Spencer issued a warning, in which he writes, "Due to an officer staffing crisis at the agency's San Francisco Field Office, families should avoid unnecessary travel to the Golden Gate National Recreational Area and the Presidio. Simply put, they are not safe."
"I just looked at detail from 2005. We had eight officers on duty every day, on all shifts. Right now, we have three total. And they are supposed to be at the Presidio," says Spencer, in an interview with ABC7 News.
He says the San Francisco field office is supposed to have 83 sworn officers. Currently, there are just 32 - and only 11 on patrol.
"(Crissy Fields) isn't a place that I would think would require a lot of police. It doesn't occur to me that there would a lot of crime here. So, even hearing that, I think it still doesn't concern me," says Jamie.
But Spencer says patrons should be concerned. According to the USPPFOP, just from October 2021 to April 2022, there have been 9,511 calls for service, more than 3,000 for emergencies, 193 for burglaries and 114 for fires.
"During the daytime, I feel fine. But I probably wouldn't come out here at night," says Samara Lee, who lives in San Francisco.

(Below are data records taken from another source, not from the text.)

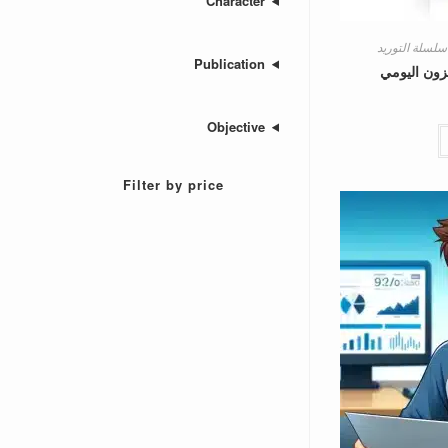
Character
سلسلة التوريد
Publication
خزون اليومي
Objective
Filter by price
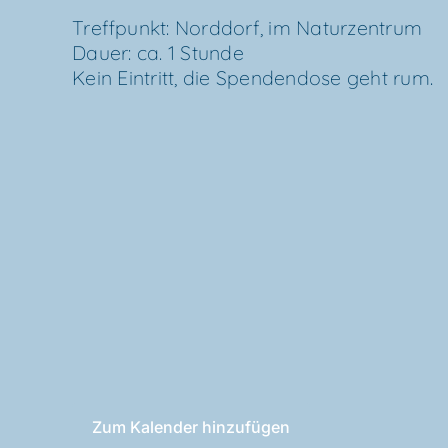
Treff­punkt: Nord­dorf, im Natur­zen­trum
Dau­er: ca. 1 Stun­de
Kein Ein­tritt, die Spen­den­do­se geht rum.
Zum Kalender hinzufügen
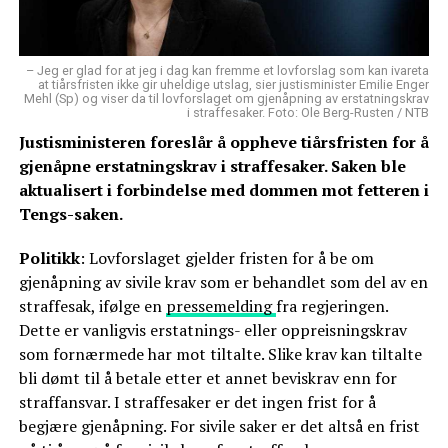
– Jeg er glad for at jeg i dag kan fremme et lovforslag som kan ivareta
at tiårsfristen ikke gir uheldige utslag, sier justisminister Emilie Enger
Mehl (Sp) og viser da til lovforslaget om gjenåpning av erstatningskrav
i straffesaker. Foto: Ole Berg-Rusten / NTB
Justisministeren foreslår å oppheve tiårsfristen for å
gjenåpne erstatningskrav i straffesaker. Saken ble
aktualisert i forbindelse med dommen mot fetteren i
Tengs-saken.
Politikk
: Lovforslaget gjelder fristen for å be om
gjenåpning av sivile krav som er behandlet som del av en
straffesak, ifølge en
pressemelding
fra regjeringen.
Dette er vanligvis erstatnings- eller oppreisningskrav
som fornærmede har mot tiltalte. Slike krav kan tiltalte
bli dømt til å betale etter et annet beviskrav enn for
straffansvar. I straffesaker er det ingen frist for å
begjære gjenåpning. For sivile saker er det altså en frist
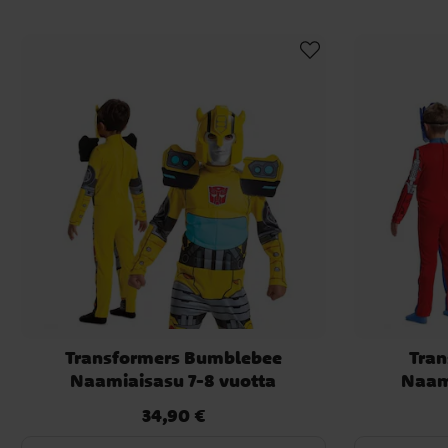
Transformers Bumblebee
Tran
Naamiaisasu 7-8 vuotta
Naam
34,90 €
Hinta
:
34,90 €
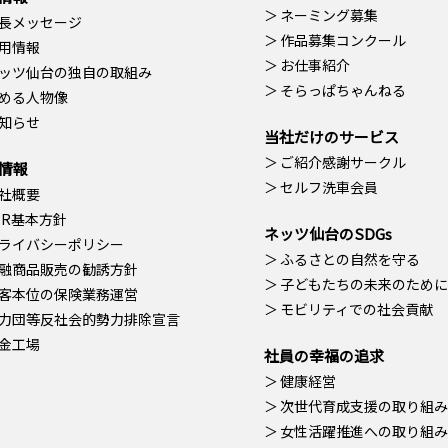
ネーミング募集
長メッセージ
作品募集コンクール
用情報
お仕事紹介
ッツ仙台の独自の取組み
そらっぱちゃんねる
める人物像
知らせ
当社だけのサービス
ご紹介感謝サークル
情報
セルフ洗車会員
社概要
SR基本方針
ネッツ仙台のSDGs
ライバシーポリシー
ふるさとの自然を守る
融商品販売の勧誘方針
子どもたちの未来のために
客本位の保険業務運営
モビリティでの社会貢献
力団等反社会的勢力排除宣言
金工場
社員の幸福の追求
健康経営
次世代育成支援の取り組み
女性活躍推進への取り組み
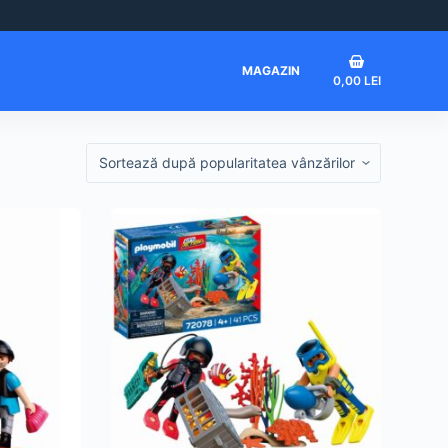
Coș
MAGAZIN
0,00
LEI
de
cumpărături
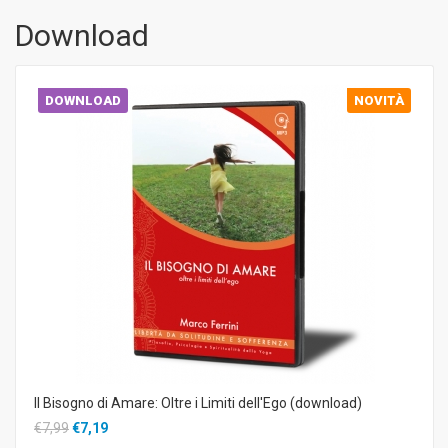
Download
DOWNLOAD
NOVITÀ
Il Bisogno di Amare: Oltre i Limiti dell'Ego (download)
€7,99
€7,19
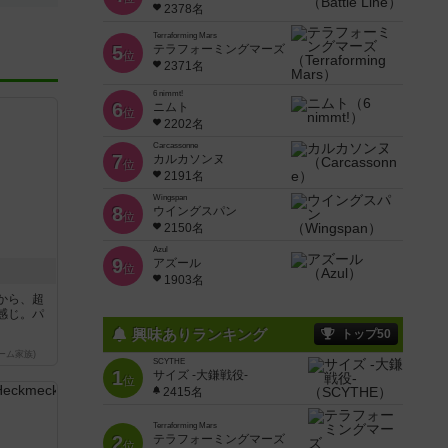
2378名
Terraforming Mars
5
テラフォーミングマーズ
位
2371名
6 nimmt!
6
ニムト
位
2202名
Carcassonne
7
カルカソンヌ
位
2191名
Wingspan
8
ウイングスパン
位
2150名
Azul
9
アズール
位
1903名
から、超
感じ。パ
興味ありランキング
トップ50
ーム家族)
SCYTHE
1
サイズ -大鎌戦役-
位
2415名
Terraforming Mars
2
テラフォーミングマーズ
位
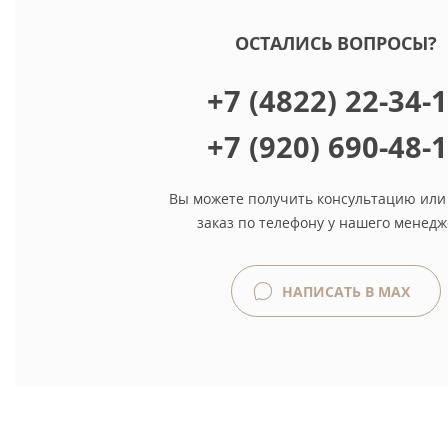
ОСТАЛИСЬ ВОПРОСЫ?
+7 (4822) 22-34-
+7 (920) 690-48-
Вы можете получить консультацию или
заказ по телефону у нашего менедж
НАПИСАТЬ В MAX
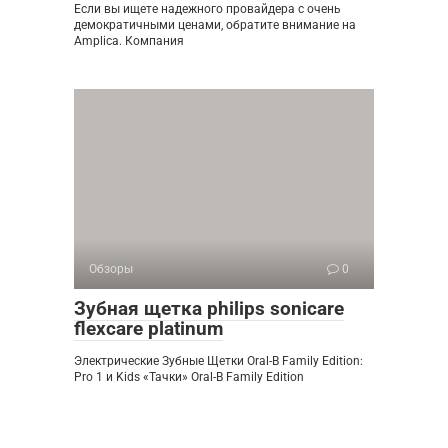
Если вы ищете надежного провайдера с очень
демократичными ценами, обратите внимание на
Amplica. Компания
Обзоры
0
Зубная щетка philips sonicare
flexcare platinum
Электрические Зубные Щетки Oral-B Family Edition:
Pro 1 и Kids «Тачки» Oral-B Family Edition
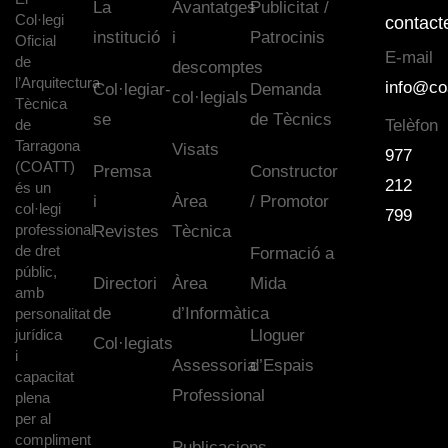
La
Avantatges
Publicitat /
Col·legi
contact
institució
i
Patrocinis
Oficial
E-mail
de
descomptes
l’Arquitectura
info@co
Col·legiar-
Demanda
col·legials
Tècnica
se
de Tècnics
de
Telèfon
Tarragona
Visats
977
(COATT)
Premsa
Constructor
212
és un
i
Àrea
/ Promotor
col·legi
799
professional
Revistes
Tècnica
de dret
Formació a
públic,
Directori
Àrea
Mida
amb
de
d’Informàtica
personalitat
jurídica
Lloguer
Col·legiats
i
Assessoria
d’Espais
capacitat
Professional
plena
per al
compliment
Publicacions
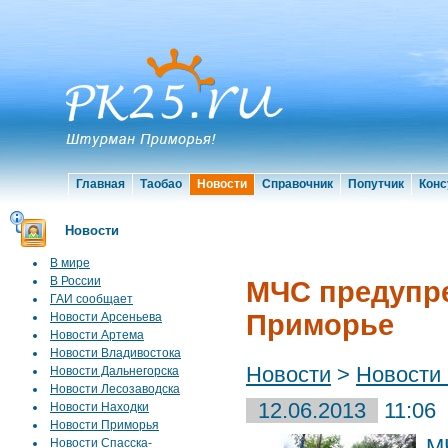
Главная
Таобао
Новости
Справочник
Попутчик
Конс
Новости
В мире
В России
МЧС предупре
ГАИ сообщает
Приморье
Новости Арсеньева
Новости Артема
Новости Владивостока
Новости
>
Новости
Новости Дальнегорска
Новости Лесозаводска
12.06.2013
11:06
Новости Находки
Новости Приморья
М
Новости Спасска-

In an email to ABC7 News, the Golden Gate National Reaction Association, or GGNRA, says they "disagree with the assertion of the FOP," and that public safety is its top priority.
Twiname goes on to say that USPP current staffing in San Francisco includes patrol officers, detectives, identification technicians, canine officers and horse mounted officers.
He admits that USPP has seen a decrease in staffing over the past decade, adding that, "Restoring staffing capacity across the National Park Service is apriority of NPS leadership and is reflected in the 2022 and 2023 NPS budget requests."
Spencer says the big issue is pay. He says U.S. Park Police officers' starting salary is $67,769 a year, compared to the San Francisco Police Department, with a starting salary of $92,560.
Spencer hopes a new bipartisan bill in Congress will help with staffing.